Babam odadan çıktıktan sonra uyku haplarımdan içmiş olmalıydım ki çok derin uyuyordum. Babamın beni telefondan aramasıyla uyandım. Samsung markalı çürümüş telefonu elime alıp şişmiş gözlerimi açmaya zorlayarak ekrana bakıp telefonu cevapladım.
"Alo."
"Hazır mısın?"
"Neye?"
"Uçağa 30 dakikan var yoksa daha hazırlanmadın mı?"
Ahh.. Tamamen unutmuştum.
"Şey unutmuşum hemen hazırlanıp geliyorum çantama da kıyafetlerimi doldururum."
"Valiz bizim odanın gardırobun içinde oraya bir iki gün kalmaya gitmiyorsun."

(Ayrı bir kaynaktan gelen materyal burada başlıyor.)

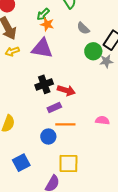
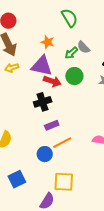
green arrow: (43, 14) -> (71, 53), moved
green circle: (93, 51) -> (74, 76), moved
red arrow: (66, 90) -> (52, 81), moved
orange line: (65, 124) -> (62, 143), turned -30

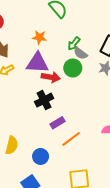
gray semicircle: (83, 47) -> (80, 53), moved
green arrow: (71, 53) -> (74, 44), moved
blue circle: (45, 154) -> (41, 156), moved

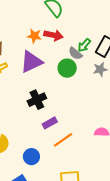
green arrow: (74, 44) -> (84, 45), moved
purple triangle: (37, 63) -> (31, 62), turned -30
red arrow: (51, 77) -> (53, 35), moved

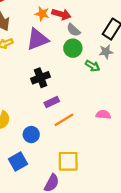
green arrow: (84, 45) -> (92, 66), moved, turned -104
gray semicircle: (75, 53) -> (73, 30), moved

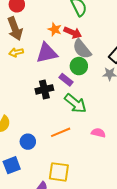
gray semicircle: (73, 30) -> (82, 49), size x1.5
green arrow: (92, 66) -> (75, 103), moved, size x1.6
purple rectangle: (52, 102) -> (66, 80), moved, turned 56

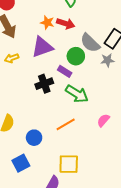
gray semicircle: (82, 49) -> (90, 43), moved
yellow arrow: (16, 52) -> (12, 58), moved
pink semicircle: (98, 133) -> (103, 120), turned -56

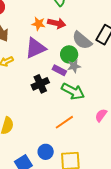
gray star: (107, 60) -> (74, 66), moved
blue circle: (34, 138) -> (46, 152), moved

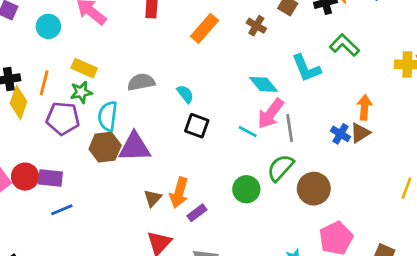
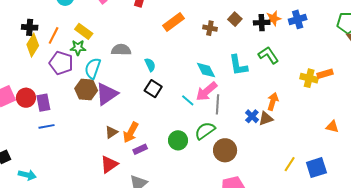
brown cross: (256, 26) -> (210, 28), turned -32
purple triangle: (135, 147) -> (107, 94), turned -45
purple rectangle: (50, 178) -> (43, 103), turned 60

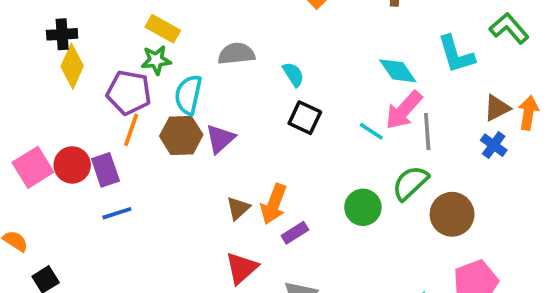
orange line: (54, 35) -> (131, 130), moved
purple triangle: (107, 94) -> (220, 139), size x0.7
brown triangle: (266, 119) -> (497, 108), moved

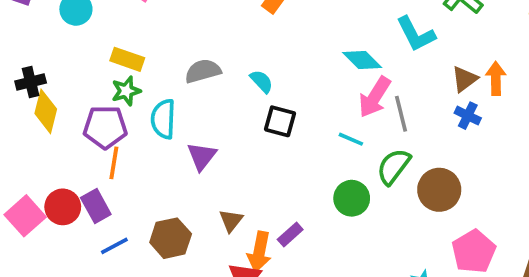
cyan line: (371, 131) -> (351, 139), moved
brown hexagon: (181, 135) -> (171, 238), moved
orange arrow: (274, 204) -> (259, 252), moved

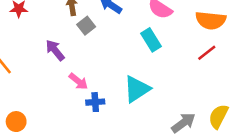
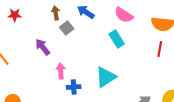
red line: (207, 53) -> (160, 49), turned -42
pink arrow: (78, 81) -> (61, 71), turned -133

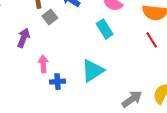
purple arrow: (43, 47) -> (24, 38), turned 60
red line: (160, 49) -> (152, 40), turned -42

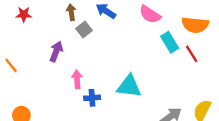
cyan rectangle: (105, 29) -> (170, 42), moved
cyan triangle: (93, 71) -> (129, 86), turned 40

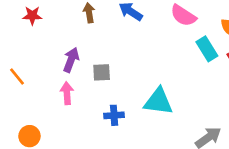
gray square: (84, 30) -> (102, 72), moved, turned 35
pink arrow: (77, 79) -> (67, 93), moved

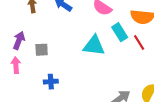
cyan triangle: (158, 101) -> (94, 46), moved

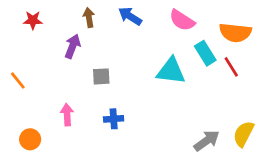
purple arrow: (19, 40) -> (73, 46), moved
pink arrow: (16, 65) -> (67, 115), moved

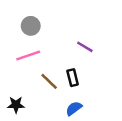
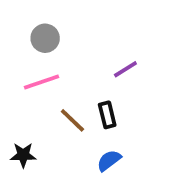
purple line: (85, 47) -> (125, 69), turned -63

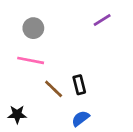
purple line: (125, 69) -> (102, 20), moved
pink line: (41, 82) -> (31, 60), turned 30

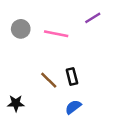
gray circle: (33, 28) -> (21, 29), moved
pink line: (31, 60) -> (56, 34), moved

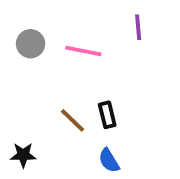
purple line: (93, 18) -> (138, 27), turned -63
blue semicircle: (73, 107) -> (109, 160), turned -84

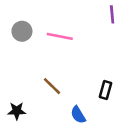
purple line: (138, 27) -> (112, 14), moved
black rectangle: (107, 115) -> (105, 90), moved, turned 30

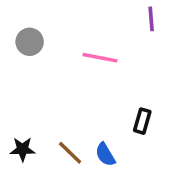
pink line: (60, 36) -> (100, 58), moved
brown line: (52, 86) -> (70, 153), moved

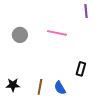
gray circle: (30, 42) -> (20, 35), moved
brown line: (70, 153) -> (40, 87), turned 56

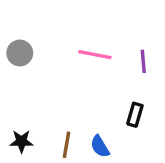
purple line: (86, 11) -> (143, 61), moved
gray circle: (20, 35) -> (20, 53), moved

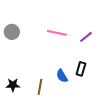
purple line: (143, 61) -> (86, 37), turned 56
blue semicircle: (100, 146) -> (62, 76), moved

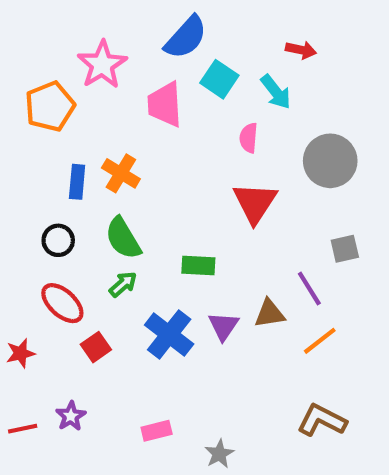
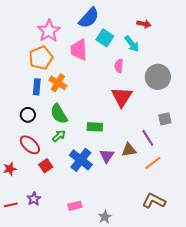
orange pentagon: (50, 106) -> (41, 58), moved

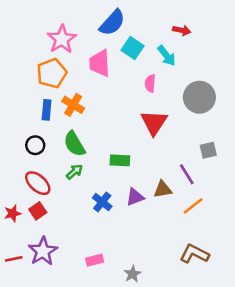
purple triangle: (107, 156) -> (135, 197), turned 35
blue cross: (81, 160) -> (102, 202), size x0.7
red square: (46, 166) -> (38, 211), moved
purple star: (34, 199) -> (43, 251), size x1.6

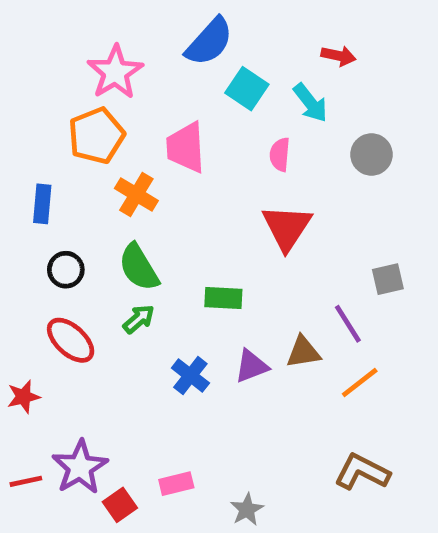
pink trapezoid: (100, 63) -> (186, 147), moved
gray circle: (199, 97) -> (371, 154), moved, size x0.7
blue rectangle: (47, 110) -> (42, 204), moved
red square: (38, 211) -> (120, 505), moved

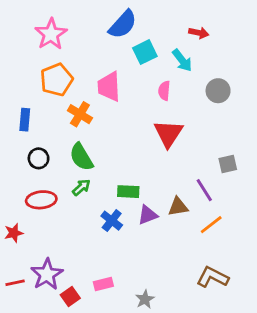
pink star: (115, 72) -> (51, 34), moved
cyan square: (247, 89) -> (145, 52), turned 30
green rectangle: (223, 298) -> (128, 192), moved
red ellipse: (71, 340) -> (41, 200), turned -48

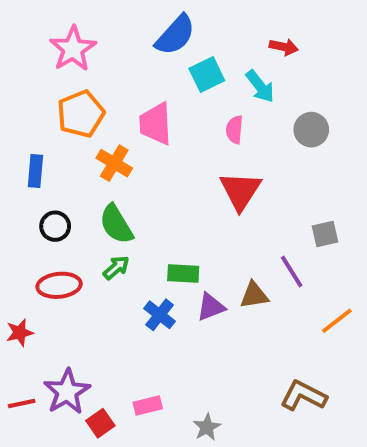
orange line: (211, 225) -> (337, 321), moved

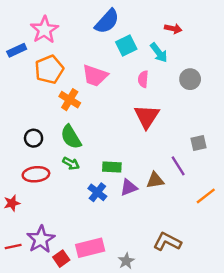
pink trapezoid: (156, 124) -> (95, 76), turned -68
blue rectangle: (35, 171) -> (17, 50), moved, turned 60
green arrow: (116, 268) -> (71, 163), turned 70
brown L-shape: (303, 396) -> (167, 242), moved
pink rectangle: (148, 405) -> (90, 248), size x1.6

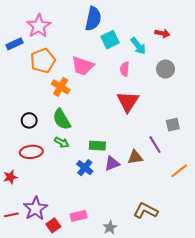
blue semicircle: (107, 21) -> (93, 19), turned -30
red arrow: (173, 29) -> (162, 33), moved
pink rectangle: (90, 248) -> (78, 216), size x0.7

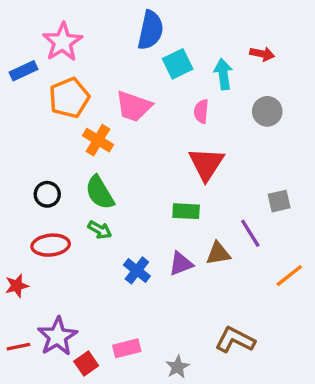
cyan arrow: (138, 46) -> (223, 74), turned -150
green rectangle: (97, 146) -> (186, 211), moved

Bu da ne demekti artık orada hep mi kalacaktım? Bu da hayata lanet okumanın başka bir nedeni oldu...
"Tamam baba. Hemen hazırlanıyorum."
"Pekala prensesim. Seni almaya geliyorum."
Dedikten sonra telefonu kapattım. Sinirliydim ama ağlayacak kadar da üzgündüm. Babamın dediği yerden nerdeyse yarım dünya alacak olan valizi aldım. İçine bütün kıyafetlerimi sığdırabilirdim. Valizi dolabımın önüne getirdiğimde dolabı açtım. Ve rastgele, giydiğim bütün kıyafetleri -kışlıkları, yazlıkları- valize doldurdum. Makyaj malzemelerimi felan hepsini valize attım. Neyse ki sığmıştılar. Sırt çantama resim çizmek için defter ve kalemler, okumak için kitap, kulaklığım, şarj aletim, laptopum ve onun mousesiyle şarj aletini, bir tane mendil attım. Çantamı sırtıma taktığımda babam kapıyı çaldı. Saatin 19.05 olduğunu görünce uçak sanki 19.15'teymiş gibi hızlı davranmaya başladım. Koşarak kapıyı açtım.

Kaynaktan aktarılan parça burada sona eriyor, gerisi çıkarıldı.